→ Work instruction: An exact transcription of the entries is required, with none of the pictures carried over.

* * * *

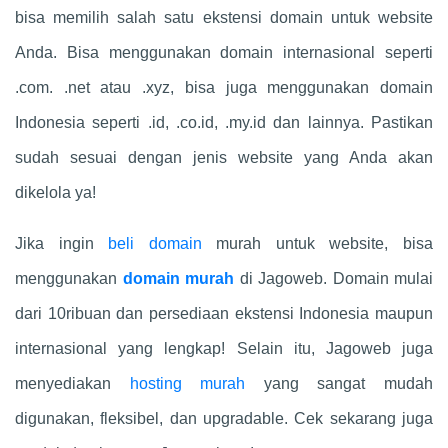
bisa memilih salah satu ekstensi domain untuk website
Anda. Bisa menggunakan domain internasional seperti
.com. .net atau .xyz, bisa juga menggunakan domain
Indonesia seperti .id, .co.id, .my.id dan lainnya. Pastikan
sudah sesuai dengan jenis website yang Anda akan
dikelola ya!
Jika ingin
beli domain
murah untuk website, bisa
menggunakan
domain murah
di Jagoweb. Domain mulai
dari 10ribuan dan persediaan ekstensi Indonesia maupun
internasional yang lengkap! Selain itu, Jagoweb juga
menyediakan
hosting murah
yang sangat mudah
digunakan, fleksibel, dan upgradable. Cek sekarang juga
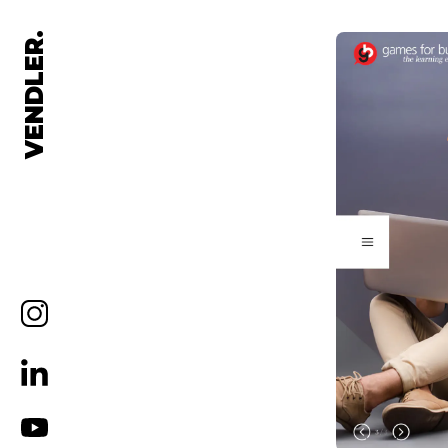
VENDLER.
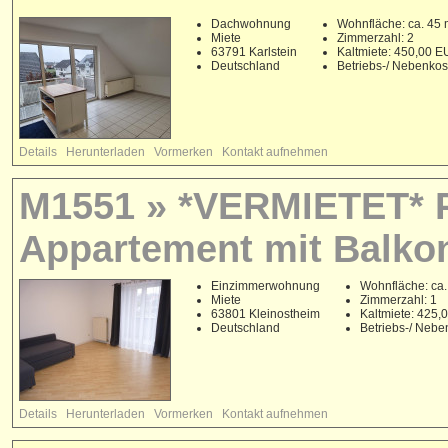
Dachwohnung
Wohnfläche: ca. 45 
Miete
Zimmerzahl: 2
63791 Karlstein
Kaltmiete: 450,00 
Deutschland
Betriebs-/ Nebenko
Details
Herunterladen
Vormerken
Kontakt aufnehmen
M1551 » *VERMIETET* P
Appartement mit Balko
Einzimmerwohnung
Wohnfläche: ca.
Miete
Zimmerzahl: 1
63801 Kleinostheim
Kaltmiete: 425
Deutschland
Betriebs-/ Neb
Details
Herunterladen
Vormerken
Kontakt aufnehmen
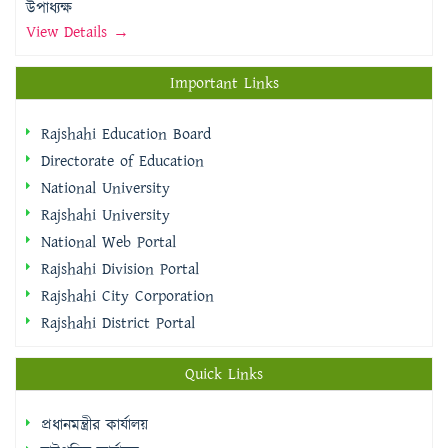
উপাধ্যক্ষ
View Details →
Important Links
Rajshahi Education Board
Directorate of Education
National University
Rajshahi University
National Web Portal
Rajshahi Division Portal
Rajshahi City Corporation
Rajshahi District Portal
Quick Links
প্রধানমন্ত্রীর কার্যালয়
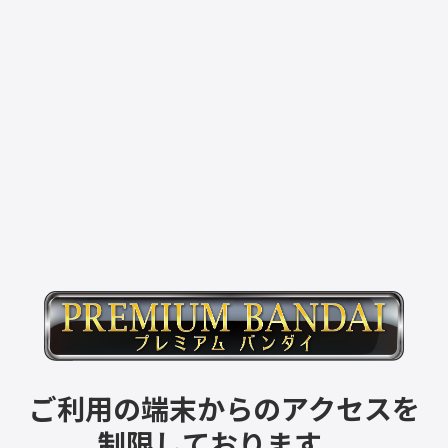
ご利用の端末からのアクセスを
制限しております。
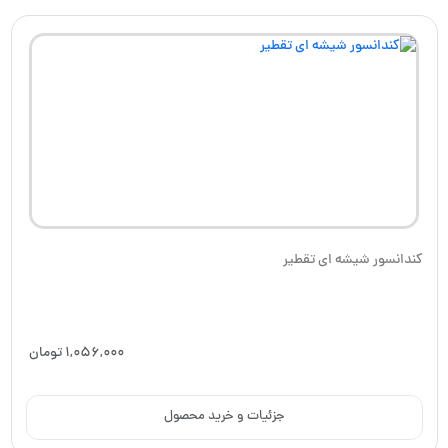
کندانسور شیشه ای تقطیر
1,056,000
تومان
جزئیات و خرید محصول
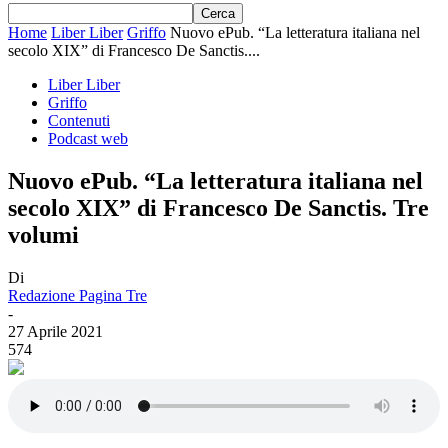
Home
Liber Liber
Griffo
Nuovo ePub. “La letteratura italiana nel
secolo XIX” di Francesco De Sanctis....
Liber Liber
Griffo
Contenuti
Podcast web
Nuovo ePub. “La letteratura italiana nel
secolo XIX” di Francesco De Sanctis. Tre
volumi
Di
Redazione Pagina Tre
-
27 Aprile 2021
574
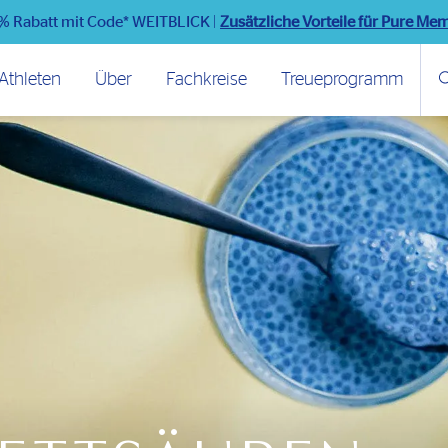
% Rabatt mit Code* WEITBLICK
|
Zusätzliche Vorteile für Pure Me
Athleten
Über
Fachkreise
Treueprogramm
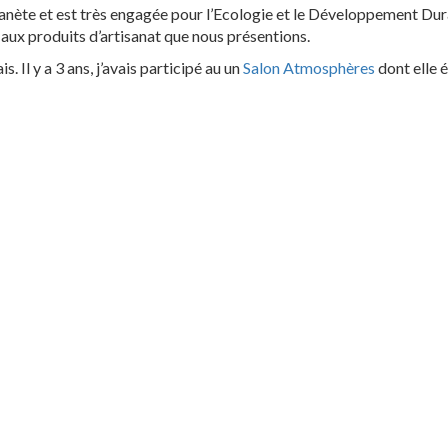
lanète et est très engagée pour l’Ecologie et le Développement Dur
e aux produits d’artisanat que nous présentions.
is. Il y a 3 ans, j’avais participé au un
Salon Atmosphères
dont elle é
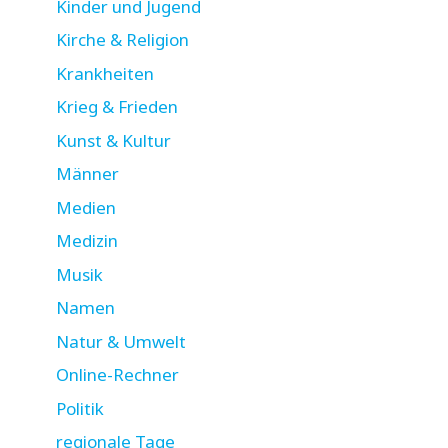
Kinder und Jugend
Kirche & Religion
Krankheiten
Krieg & Frieden
Kunst & Kultur
Männer
Medien
Medizin
Musik
Namen
Natur & Umwelt
Online-Rechner
Politik
regionale Tage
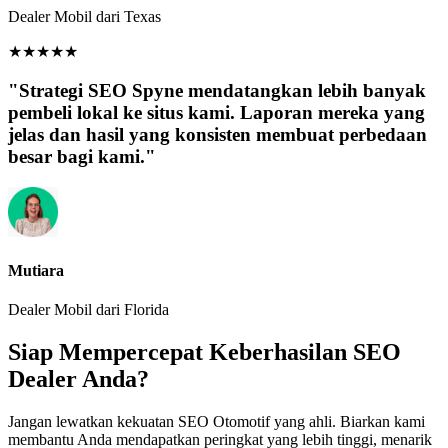
Dealer Mobil dari Texas
★
★
★
★
★
"Strategi SEO Spyne mendatangkan lebih banyak
pembeli lokal ke situs kami. Laporan mereka yang
jelas dan hasil yang konsisten membuat perbedaan
besar bagi kami."
Mutiara
Dealer Mobil dari Florida
Siap Mempercepat Keberhasilan SEO
Dealer Anda?
Jangan lewatkan kekuatan SEO Otomotif yang ahli. Biarkan kami
membantu Anda mendapatkan peringkat yang lebih tinggi, menarik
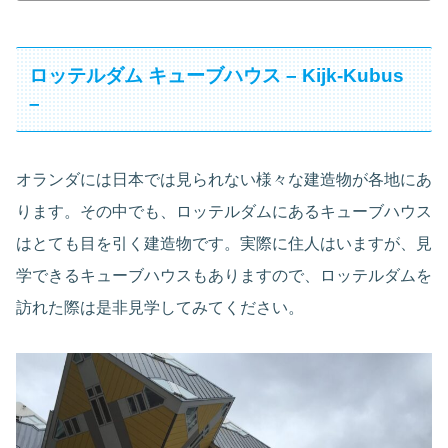
ロッテルダム キューブハウス – Kijk-Kubus
–
オランダには日本では見られない様々な建造物が各地にあ
ります。その中でも、ロッテルダムにあるキューブハウス
はとても目を引く建造物です。実際に住人はいますが、見
学できるキューブハウスもありますので、ロッテルダムを
訪れた際は是非見学してみてください。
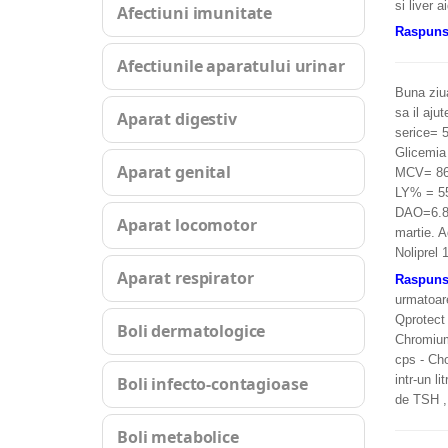
si liver a
Afectiuni imunitate
Raspun
Afectiunile aparatului urinar
Buna ziua
sa il aju
Aparat digestiv
serice= 5
Glicemia
Aparat genital
MCV= 86
LY% = 55
DAO=6.8(
Aparat locomotor
martie. 
Noliprel 
Aparat respirator
Raspun
urmatoar
Qprotect 
Boli dermatologice
Chromium 
cps - Ch
intr-un l
Boli infecto-contagioase
de TSH ,
Boli metabolice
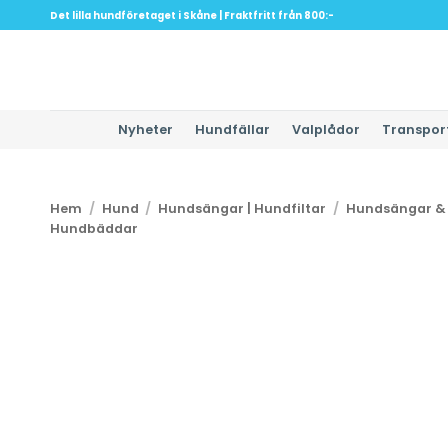
Skip
Det lilla hundföretaget i Skåne | Fraktfritt från 800:-
to
content
Nyheter
Hundfällar
Valplådor
Transpor
Hem
/
Hund
/
Hundsängar | Hundfiltar
/
Hundsängar &
Hundbäddar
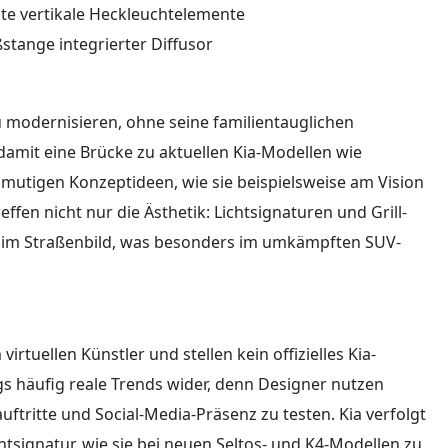
hte vertikale Heckleuchtelemente
stange integrierter Diffusor
 modernisieren, ohne seine familientauglichen
damit eine Brücke zu aktuellen Kia-Modellen wie
mutigen Konzeptideen, wie sie beispielsweise am Vision
fen nicht nur die Ästhetik: Lichtsignaturen und Grill-
im Straßenbild, was besonders im umkämpften SUV-
rtuellen Künstler und stellen kein offizielles Kia-
s häufig reale Trends wider, denn Designer nutzen
uftritte und Social-Media-Präsenz zu testen. Kia verfolgt
chtsignatur, wie sie bei neuen Seltos- und K4-Modellen zu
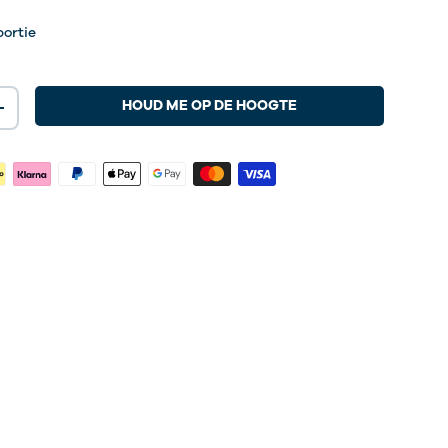
portie
HOUD ME OP DE HOOGTE
+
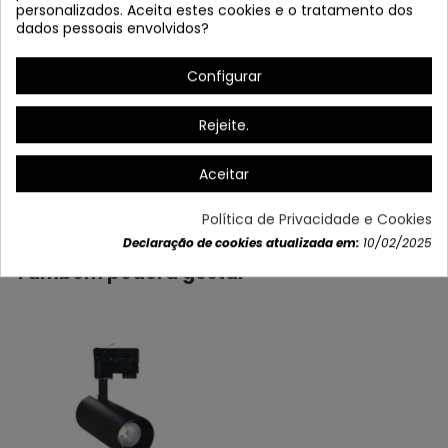
personalizados. Aceita estes cookies e o tratamento dos
dados pessoais envolvidos?
Configurar
Rejeite.
Aceitar
Dados do produto
Política de Privacidade e Cookies
Declaração de cookies atualizada em:
10/02/2025
Também poderá gostar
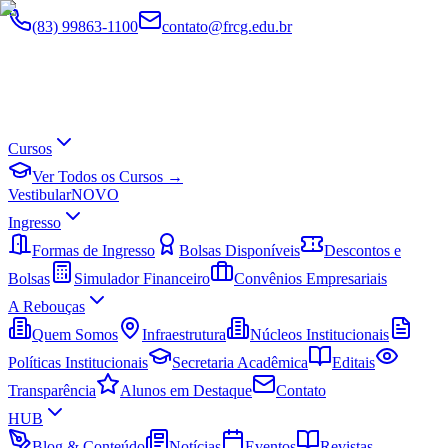
(83) 99863-1100
contato@frcg.edu.br
Cursos
Ver Todos os Cursos →
Vestibular
NOVO
Ingresso
Formas de Ingresso
Bolsas Disponíveis
Descontos e
Bolsas
Simulador Financeiro
Convênios Empresariais
A Rebouças
Quem Somos
Infraestrutura
Núcleos Institucionais
Políticas Institucionais
Secretaria Acadêmica
Editais
Transparência
Alunos em Destaque
Contato
HUB
Blog & Conteúdo
Notícias
Eventos
Revistas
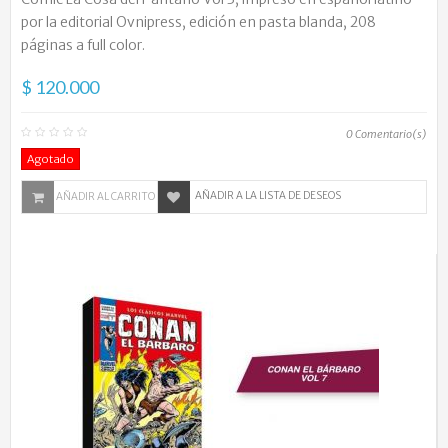
por la editorial Ovnipress, edición en pasta blanda, 208
páginas a full color.
$ 120.000
0
Comentario(s)
Agotado
AÑADIR A LA LISTA DE DESEOS
AÑADIR AL CARRITO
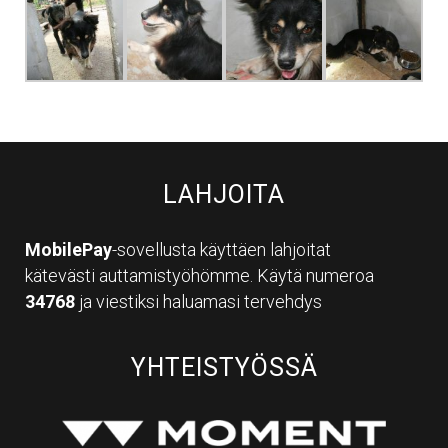
LAHJOITA
MobilePay
-sovellusta käyttäen lahjoitat
kätevästi auttamistyöhömme. Käytä numeroa
34768
ja viestiksi haluamasi tervehdys
YHTEISTYÖSSÄ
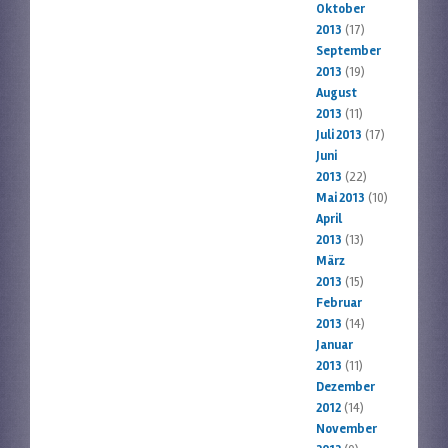
Oktober
2013
(17)
September
2013
(19)
August
2013
(11)
Juli 2013
(17)
Juni
2013
(22)
Mai 2013
(10)
April
2013
(13)
März
2013
(15)
Februar
2013
(14)
Januar
2013
(11)
Dezember
2012
(14)
November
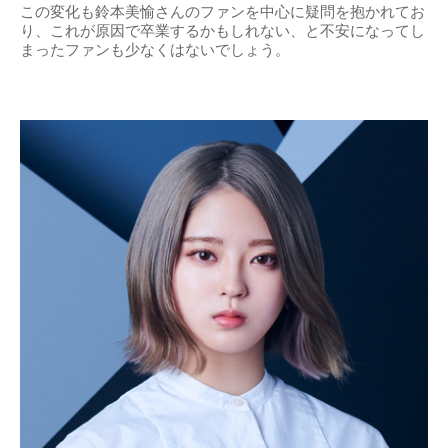
この変化も鈴本美愉さんのファンを中心に疑問を抱かれてお
り、これが原因で卒業するかもしれない、と不安になってし
まったファンも少なくはないでしょう。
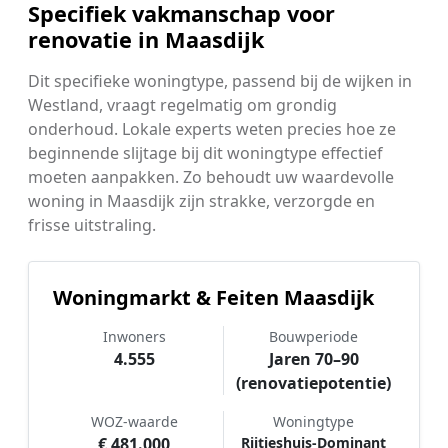
Specifiek vakmanschap voor
renovatie in Maasdijk
Dit specifieke woningtype, passend bij de wijken in
Westland, vraagt regelmatig om grondig
onderhoud. Lokale experts weten precies hoe ze
beginnende slijtage bij dit woningtype effectief
moeten aanpakken. Zo behoudt uw waardevolle
woning in Maasdijk zijn strakke, verzorgde en
frisse uitstraling.
Woningmarkt & Feiten Maasdijk
Inwoners
Bouwperiode
4.555
Jaren 70–90
(renovatiepotentie)
WOZ-waarde
Woningtype
€ 481.000
Rijtjeshuis-Dominant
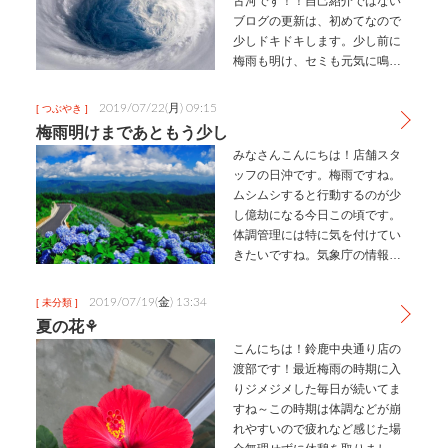
古河です！！自己紹介ではない
ブログの更新は、初めてなので
少しドキドキします。少し前に
梅雨も明け、セミも元気に鳴き
出して、夏が来たなぁ～なんて
感じていたんですが、すぐに台
2019/07/22(月) 09:15
[ つぶやき ]
風が来てしまいました。台風の
梅雨明けまであともう少し
名前は「ナーリー」いつも台風
みなさんこんにちは！店舗スタ
が来ると名…
ッフの日沖です。梅雨ですね。
ムシムシすると行動するのが少
し億劫になる今日この頃です。
体調管理には特に気を付けてい
きたいですね。気象庁の情報に
よると東海地方の梅雨明けは、
平年7月21日ごろだそうです。ち
2019/07/19(金) 13:34
[ 未分類 ]
なみに、昨年の梅雨明は7月9日
夏の花⚘
でした。自然環境のことなの
こんにちは！鈴鹿中央通り店の
で、予測…
渡部です！最近梅雨の時期に入
りジメジメした毎日が続いてま
すね～この時期は体調などが崩
れやすいので疲れなど感じた場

* * * *

→ Exercise solution:
bisa memilih salah satu ekstensi domain untuk website
Anda. Bisa menggunakan domain internasional seperti
.com. .net atau .xyz, bisa juga menggunakan domain
Indonesia seperti .id, .co.id, .my.id dan lainnya. Pastikan
sudah sesuai dengan jenis website yang Anda akan
dikelola ya!
Jika ingin
beli domain
murah untuk website, bisa
menggunakan
domain murah
di Jagoweb. Domain mulai
dari 10ribuan dan persediaan ekstensi Indonesia maupun
internasional yang lengkap! Selain itu, Jagoweb juga
menyediakan
hosting murah
yang sangat mudah
digunakan, fleksibel, dan upgradable. Cek sekarang juga
VENDLER.
Dachwohnung
Wohnfläche: ca. 45 
Miete
Zimmerzahl: 2
63791 Karlstein
Kaltmiete: 450,00 
Deutschland
Betriebs-/ Nebenko
Details
Herunterladen
Vormerken
Kontakt aufnehmen
M1551 » *VERMIETET* P
Appartement mit Balko
Einzimmerwohnung
Wohnfläche: ca.
Miete
Zimmerzahl: 1
63801 Kleinostheim
Kaltmiete: 425
Deutschland
Betriebs-/ Neb
Details
Herunterladen
Vormerken
Kontakt aufnehmen
উপাধ্যক্ষ
View Details →
Important Links
Rajshahi Education Board
Directorate of Education
National University
Rajshahi University
National Web Portal
Rajshahi Division Portal
Rajshahi City Corporation
Rajshahi District Portal
Quick Links
প্রধানমন্ত্রীর কার্যালয়
ご利用の端末からのアクセスを
制限しております。
کندانسور شیشه ای تقطیر
1,056,000
تومان
جزئیات و خرید محصول
Home
Liber Liber
Griffo
Nuovo ePub. “La letteratura italiana nel
secolo XIX” di Francesco De Sanctis....
Liber Liber
Griffo
Contenuti
Podcast web
Nuovo ePub. “La letteratura italiana nel
secolo XIX” di Francesco De Sanctis. Tre
volumi
Di
Redazione Pagina Tre
-
27 Aprile 2021
574
% Rabatt mit Code* WEITBLICK
|
Zusätzliche Vorteile für Pure Me
Athleten
Über
Fachkreise
Treueprogramm
lanète et est très engagée pour l’Ecologie et le Développement Dur
e aux produits d’artisanat que nous présentions.
is. Il y a 3 ans, j’avais participé au un
Salon Atmosphères
dont elle é
Kinder und Jugend
Kirche & Religion
Krankheiten
Krieg & Frieden
Kunst & Kultur
Männer
Medien
Medizin
Musik
Namen
Natur & Umwelt
Online-Rechner
Politik
regionale Tage
Dealer Mobil dari Texas
★
★
★
★
★
"Strategi SEO Spyne mendatangkan lebih banyak
pembeli lokal ke situs kami. Laporan mereka yang
jelas dan hasil yang konsisten membuat perbedaan
besar bagi kami."
Mutiara
Dealer Mobil dari Florida
Siap Mempercepat Keberhasilan SEO
Dealer Anda?
Jangan lewatkan kekuatan SEO Otomotif yang ahli. Biarkan kami
membantu Anda mendapatkan peringkat yang lebih tinggi, menarik
ロッテルダム キューブハウス – Kijk-Kubus
–
オランダには日本では見られない様々な建造物が各地にあ
ります。その中でも、ロッテルダムにあるキューブハウス
はとても目を引く建造物です。実際に住人はいますが、見
学できるキューブハウスもありますので、ロッテルダムを
訪れた際は是非見学してみてください。
si liver a
Afectiuni imunitate
Raspun
Afectiunile aparatului urinar
Buna ziua
sa il aju
Aparat digestiv
serice= 5
Glicemia
Aparat genital
MCV= 86
LY% = 55
DAO=6.8(
Aparat locomotor
martie. 
Noliprel 
Aparat respirator
Raspun
urmatoar
Qprotect 
Boli dermatologice
Chromium 
cps - Ch
intr-un l
Boli infecto-contagioase
de TSH ,
Boli metabolice
Skip
Det lilla hundföretaget i Skåne | Fraktfritt från 800:-
to
content
Nyheter
Hundfällar
Valplådor
Transpor
Hem
/
Hund
/
Hundsängar | Hundfiltar
/
Hundsängar &
Hundbäddar
hte vertikale Heckleuchtelemente
stange integrierter Diffusor
 modernisieren, ohne seine familientauglichen
damit eine Brücke zu aktuellen Kia-Modellen wie
mutigen Konzeptideen, wie sie beispielsweise am Vision
fen nicht nur die Ästhetik: Lichtsignaturen und Grill-
im Straßenbild, was besonders im umkämpften SUV-
rtuellen Künstler und stellen kein offizielles Kia-
s häufig reale Trends wider, denn Designer nutzen
uftritte und Social-Media-Präsenz zu testen. Kia verfolgt
chtsignatur, wie sie bei neuen Seltos- und K4-Modellen zu
portie
HOUD ME OP DE HOOGTE
+
personalizados. Aceita estes cookies e o tratamento dos
dados pessoais envolvidos?
Configurar
Rejeite.
Aceitar
Dados do produto
Política de Privacidade e Cookies
Declaração de cookies atualizada em:
10/02/2025
Também poderá gostar
(83) 99863-1100
contato@frcg.edu.br
Cursos
Ver Todos os Cursos →
Vestibular
NOVO
Ingresso
Formas de Ingresso
Bolsas Disponíveis
Descontos e
Bolsas
Simulador Financeiro
Convênios Empresariais
A Rebouças
Quem Somos
Infraestrutura
Núcleos Institucionais
Políticas Institucionais
Secretaria Acadêmica
Editais
Transparência
Alunos em Destaque
Contato
HUB
Blog & Conteúdo
Notícias
Eventos
Revistas
por la editorial Ovnipress, edición en pasta blanda, 208
páginas a full color.
$ 120.000
0
Comentario(s)
Agotado
AÑADIR A LA LISTA DE DESEOS
AÑADIR AL CARRITO
LAHJOITA
MobilePay
-sovellusta käyttäen lahjoitat
kätevästi auttamistyöhömme. Käytä numeroa
34768
ja viestiksi haluamasi tervehdys
YHTEISTYÖSSÄ
Oktober
2013
(17)
September
2013
(19)
August
2013
(11)
Juli 2013
(17)
Juni
2013
(22)
Mai 2013
(10)
April
2013
(13)
März
2013
(15)
Februar
2013
(14)
Januar
2013
(11)
Dezember
2012
(14)
November
この変化も鈴本美愉さんのファンを中心に疑問を抱かれてお
り、これが原因で卒業するかもしれない、と不安になってし
まったファンも少なくはないでしょう。
Specifiek vakmanschap voor
renovatie in Maasdijk
Dit specifieke woningtype, passend bij de wijken in
Westland, vraagt regelmatig om grondig
onderhoud. Lokale experts weten precies hoe ze
beginnende slijtage bij dit woningtype effectief
moeten aanpakken. Zo behoudt uw waardevolle
woning in Maasdijk zijn strakke, verzorgde en
frisse uitstraling.
Woningmarkt & Feiten Maasdijk
Inwoners
Bouwperiode
4.555
Jaren 70–90
(renovatiepotentie)
WOZ-waarde
Woningtype
€ 481.000
Rijtjeshuis-Dominant
古河です！！自己紹介ではない
ブログの更新は、初めてなので
少しドキドキします。少し前に
梅雨も明け、セミも元気に鳴き
出して、夏が来たなぁ～なんて
感じていたんですが、すぐに台
2019/07/22(月) 09:15
[ つぶやき ]
風が来てしまいました。台風の
梅雨明けまであともう少し
名前は「ナーリー」いつも台風
みなさんこんにちは！店舗スタ
が来ると名…
ッフの日沖です。梅雨ですね。
ムシムシすると行動するのが少
し億劫になる今日この頃です。
体調管理には特に気を付けてい
きたいですね。気象庁の情報に
よると東海地方の梅雨明けは、
平年7月21日ごろだそうです。ち
2019/07/19(金) 13:34
[ 未分類 ]
なみに、昨年の梅雨明は7月9日
夏の花⚘
でした。自然環境のことなの
こんにちは！鈴鹿中央通り店の
で、予測…
渡部です！最近梅雨の時期に入
りジメジメした毎日が続いてま
すね～この時期は体調などが崩
れやすいので疲れなど感じた場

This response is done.